Viele Reaktionen auf die Umbenennung aus der Augsburger Bevölkerung hatten den Tenor, man würde damit auf die Wünsche von Minderheiten reagieren...
Zelinsky: Was wir schaffen müssen, ist Rassismus nicht mehr als Problem der betroffenen Individuen zu sehen. Rassismus ist in unseren Systemen verankert und muss bekämpft werden. Das heißt, wir müssen auch verstehen, dass wir nicht frei von der Vergangenheit sind, dass die Ausbeutung des Südens aus dem Kolonialismus entspringt und dass die Institutionen, die wir aufgebaut haben, rassistisch gebaut wurden. Um das zu bekämpfen, brauchen wir Umstrukturierung und gesetzliche Grundlagen.
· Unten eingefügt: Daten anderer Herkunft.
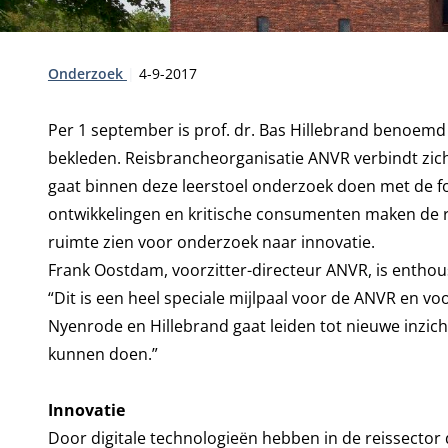
Type:
Publicatiedatum:
Onderzoek
4-9-2017
Per 1 september is prof. dr. Bas Hillebrand benoemd 
bekleden. Reisbrancheorganisatie ANVR verbindt zich 
gaat binnen deze leerstoel onderzoek doen met de foc
ontwikkelingen en kritische consumenten maken de 
ruimte zien voor onderzoek naar innovatie.
Frank Oostdam, voorzitter-directeur ANVR, is enthou
“Dit is een heel speciale mijlpaal voor de ANVR en v
Nyenrode en Hillebrand gaat leiden tot nieuwe inzich
kunnen doen.”
Innovatie
Door digitale technologieën hebben in de reissector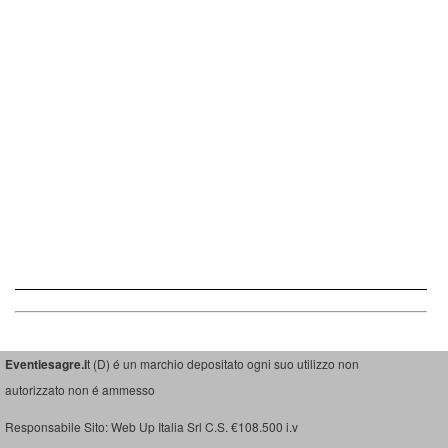
Eventiesagre.i
t (D) é un marchio depositato ogni suo utilizzo non
autorizzato non é ammesso
Responsabile Sito: Web Up Italia Srl C.S. €108.500 i.v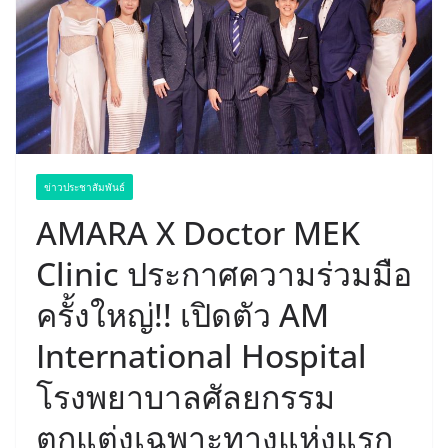
ข่าวประชาสัมพันธ์
AMARA X Doctor MEK
Clinic ประกาศความร่วมมือ
ครั้งใหญ่!! เปิดตัว AM
International Hospital
โรงพยาบาลศัลยกรรม
ตกแต่งเฉพาะทางแห่งแรก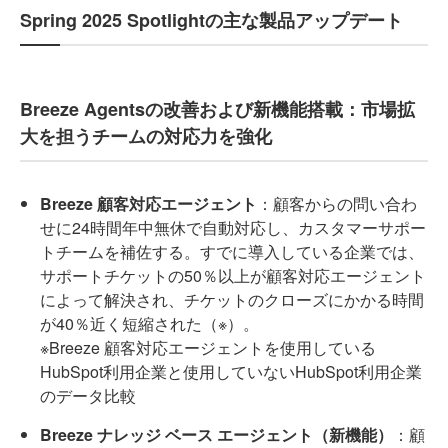
Spring 2025 Spotlightの主な製品アップデート
Breeze Agentsの改善および新機能搭載：市場拡
大を担うチームの対応力を強化
Breeze 顧客対応エージェント
：顧客からの問い合わ
せに24時間年中無休で自動対応し、カスタマーサポー
トチームを補佐する。すでに導入している企業では、
サポートチケットの50％以上が顧客対応エージェント
によって解決され、チケットのクローズにかかる時間
が40％近く短縮された（※）。
※Breeze 顧客対応エージェントを使用している
HubSpot利用企業と使用していないHubSpot利用企業
のデータ比較
Breeze ナレッジ ベース エージェント（新機能）
：顧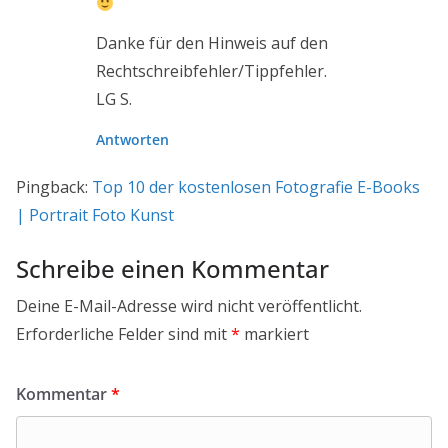
Danke für den Hinweis auf den
Rechtschreibfehler/Tippfehler.
LG S.
Antworten
Pingback:
Top 10 der kostenlosen Fotografie E-Books
| Portrait Foto Kunst
Schreibe einen Kommentar
Deine E-Mail-Adresse wird nicht veröffentlicht.
Erforderliche Felder sind mit
*
markiert
Kommentar
*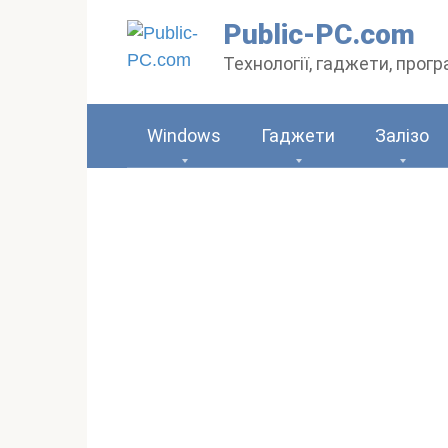
Перейти
Public-PC.com
до
Технології, гаджети, прог
вмісту
Windows
Гаджети
Залізо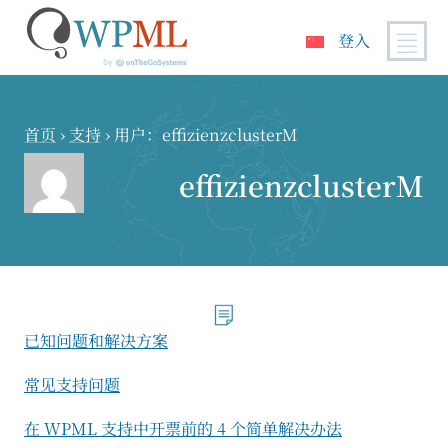
登入
跳
到
内
首页
›
支持
›
用户：effizienzclusterM
容
effizienzclusterM
已知问题和解决方案
常见支持问题
在 WPML 支持中开票前的 4 个简单解决办法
Wie groß ist das Problem des Alltagsrassismus aus Ihrer Sicht in Augsburg? Zelinsky: Wir haben die Erfahrung gemacht, dass die Bereitschaft, sich mit Rassismus auseinanderzusetzen, gering ist. Der Widerstand, den wir erfahren haben, zeugt von einem Gefühl der Angegriffenheit. Das kommt, wenn Menschen sich auf die Zehen getreten fühlen. Und auch jetzt, da die Änderung durch ist, lesen wir Leserbriefe, in denen das als lächerlich oder sogar schlecht bewertet wird. Was den Umgang mit Diskriminierung angeht, haben Augsburg und Deutschland noch viel zu tun. Interview: Nicole Prestle
OZur Person Ruth Zelinsky, 21, war Mitglied der Jugendgruppe von Amnesty International, die die Petition zur Umbenennung anstieß. Die Gruppe hat sich inzwischen aus organisatorischen Gründen aufgelöst.